UK Export Finance inquiry launched
3 December 2018
The Environmental Audit Committee investigates the scale and impact of UKEF's financing of fossil fuels in low and middle-income countries. It examines this in light of the UK's Clean Growth Strategy, which aims to grow national income while cutting greenhouse gas emissions.
The inquiry looks at alternatives to fossil fuel investment and subsidies, and at the UK Government's plans to respond to a growing consumption of energy in middle income nations.
Chair of the Environmental Audit Committee, Mary Creagh MP, said:
“Almost all of UK Export Finance's energy projects support fossil fuels overseas. This flies in the face of Government's commitment to cut greenhouse gases, and locks developing countries into high-carbon energy production. We need joined-up thinking across Government to make sure that overseas financial support does not fly in the face of UK Government's environmental commitments. Our inquiry will explore the impacts and alternatives to UK Export Finance's support of fossil fuels. I encourage anyone with any insight into this area to submit evidence.”
UK Export Finance
UKEF is the UK's export credit agency, and an agency of the Department for International Development. It aims to “ensure that no viable UK export fails for lack of finance or insurance”. It provides guarantees, insurance and reinsurance against loss.
Investment in fossil fuels in developing countries
UKEF has a record of financing fossil fuels in low and middle-income countries. It is estimated to have provided £551 million in support of fossil fuel production overseas per year between 2014 and 2016. Fossil fuels make up 99.4% of all energy support provided by UKEF in 2010-14.
Investment in fossil fuels in developing countries is particularly damaging, locking in high-carbon dependency. Energy consumption in developing nations is set to increase in the coming years. Research has indicated that, to prevent catastrophic climate change, at least 80% of proven fossil fuels must stay in the ground.
Fossil fuel subsidies
Campaigns criticise fossil fuel subsidies for being inefficient. They have also been blamed for exacerbating the division between rich and poor in developing nations, as well as encouraging the consumption of cheap electricity.

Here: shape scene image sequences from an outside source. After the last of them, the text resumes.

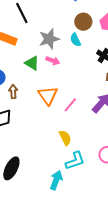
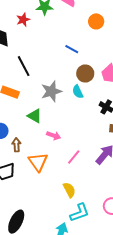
pink arrow: (53, 61) -> (54, 136), moved
orange triangle: (48, 95) -> (38, 162), moved

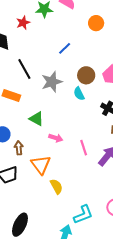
blue line: (72, 49) -> (65, 48), moved, turned -72
gray star: (51, 91) -> (52, 82), moved
pink line: (74, 157) -> (84, 148), moved, turned -56
yellow semicircle: (69, 190) -> (56, 186), moved

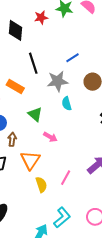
blue line: (65, 48) -> (72, 58), moved
cyan semicircle: (79, 94) -> (67, 104), moved
pink line: (84, 148) -> (66, 178), moved, turned 35
cyan L-shape: (83, 215) -> (62, 217), turned -30

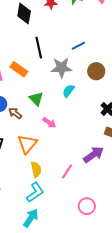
cyan semicircle: (67, 104) -> (68, 91), turned 48
brown arrow: (12, 139) -> (15, 113), moved, turned -64
pink line: (66, 178) -> (67, 171), moved
cyan L-shape: (62, 217) -> (35, 192), moved

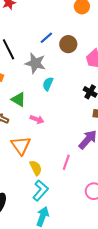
gray star: (61, 68) -> (35, 63), turned 30
brown circle: (96, 71) -> (68, 44), moved

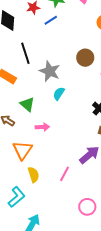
blue line: (46, 38) -> (51, 20), moved
pink arrow: (37, 119) -> (42, 127), turned -32
cyan L-shape: (40, 190) -> (17, 197), moved

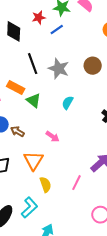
gray star: (50, 71) -> (59, 69), moved
green triangle: (27, 104) -> (34, 101), moved
pink arrow: (42, 127) -> (53, 137), turned 40

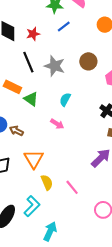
red star: (39, 18) -> (33, 34), moved
blue line: (57, 30) -> (64, 26), moved
pink arrow: (53, 137) -> (57, 124), moved
pink line: (76, 183) -> (72, 187), moved, turned -63

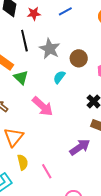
brown circle: (88, 61) -> (79, 58), moved
cyan semicircle: (65, 100) -> (59, 77), moved
pink arrow: (57, 124) -> (43, 106), size x1.6

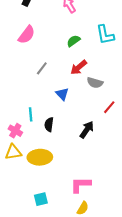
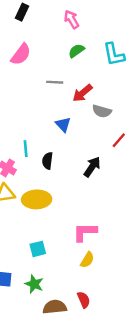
green semicircle: (73, 41) -> (76, 51), moved
gray line: (42, 68) -> (55, 82), moved, turned 56

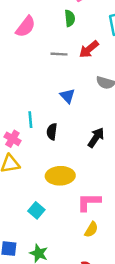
green semicircle: (76, 51) -> (70, 18), moved, turned 119
red arrow: (82, 93) -> (89, 49), moved
yellow ellipse: (37, 199) -> (60, 176), moved
cyan square: (38, 249) -> (36, 210), moved, turned -35

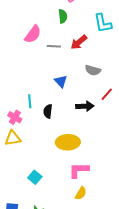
pink semicircle: (26, 27) -> (33, 34), moved
black arrow: (96, 138) -> (85, 106), moved, turned 54
yellow ellipse: (60, 176) -> (68, 142), moved

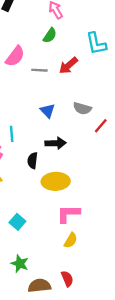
green semicircle: (63, 16) -> (50, 35), turned 40
gray semicircle: (93, 70) -> (82, 108), moved
black arrow: (85, 106) -> (56, 143), moved
black semicircle: (48, 111) -> (32, 161), moved

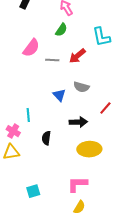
gray semicircle: (82, 108) -> (81, 87), moved
black arrow: (56, 143) -> (78, 122), moved
yellow ellipse: (56, 181) -> (89, 149), moved
cyan square: (17, 222) -> (33, 191), turned 32

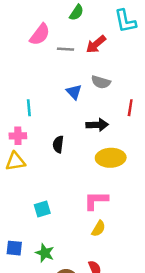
red line: (105, 108) -> (130, 108), turned -32
cyan line: (28, 115) -> (29, 108), moved
pink cross: (13, 131) -> (18, 136), turned -32

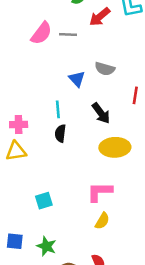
pink semicircle: (40, 35) -> (41, 33), moved
red arrow: (96, 44) -> (100, 17), moved
cyan line: (29, 108) -> (58, 109), moved
black arrow: (97, 125) -> (101, 113), turned 55

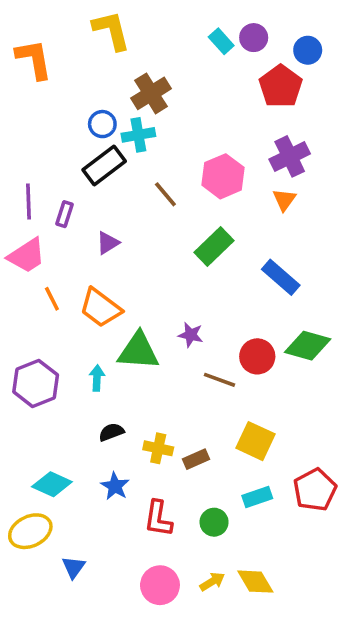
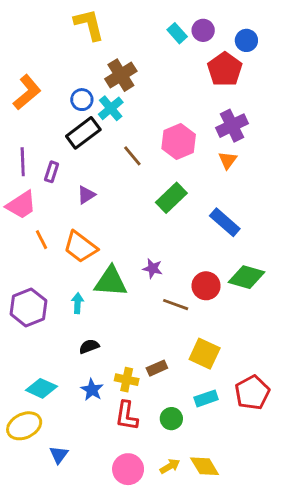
orange L-shape: (34, 59) -> (27, 92), moved, turned 60
cyan cross: (138, 135) -> (111, 108), turned -30
yellow cross: (158, 448) -> (127, 380), moved

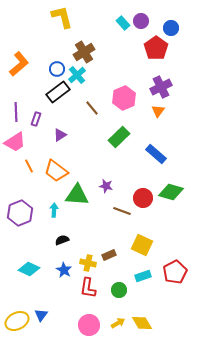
yellow ellipse: (24, 426) -> (17, 321), moved

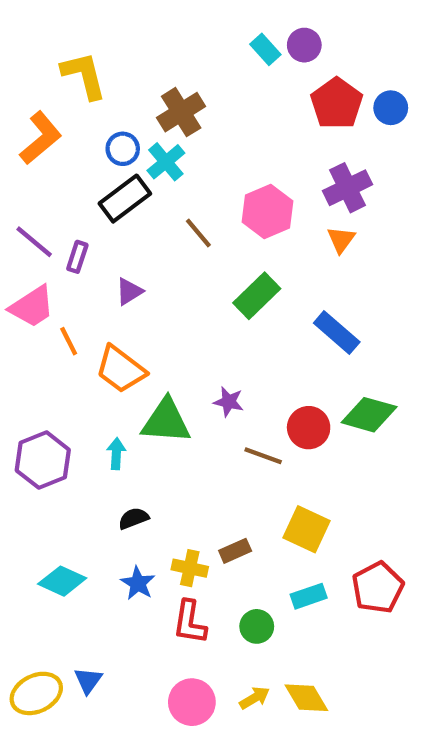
yellow L-shape: (62, 17) -> (84, 75), moved
blue circle: (171, 28) -> (391, 108), moved
purple line: (16, 112) -> (34, 242), turned -48
orange line: (29, 166) -> (69, 341), moved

In combination with the issues surrounding fuel subsidies, and opportunities to finance renewable energy sources, the Committee will explore why UKEF takes the stance it does.
Terms of Reference
The Committee invites submissions on some or all of the following points by Friday, 4 January 2019.
Financing fossil fuels in developing countries
- What proportion of UKEF's overseas investment currently supports fossil fuel projects? What proportion supports renewable energy or carbon neutral project? Where are these investments made?
- Which UK companies and regions benefitted, and which UK institutions participated?
- What is the impact of fossil fuel investment overseas which is supported by UKEF?
- How do subsidies play a role in financing fossil fuels overseas?
- What alternatives exist to fossil fuel subsidies?
- Which countries do a good job of supporting renewable energy exports? What do they do well?
- What can be done to remove the current barriers to investing in alternatives to fossil fuel projects?
Current policy landscape
- Do current strategies support the UK Government's Clean Growth Strategy, the UK's international climate change commitments, and the UN's Global Goals for Sustainable Development?
- Does the UK Government have a plan to phase out fossil fuel subsidies overseas? What actions should they take?
- What actions have been taken by the World Bank and Asian Infrastructure Investment Bank to prepare for the expected increase in energy demand from developing countries?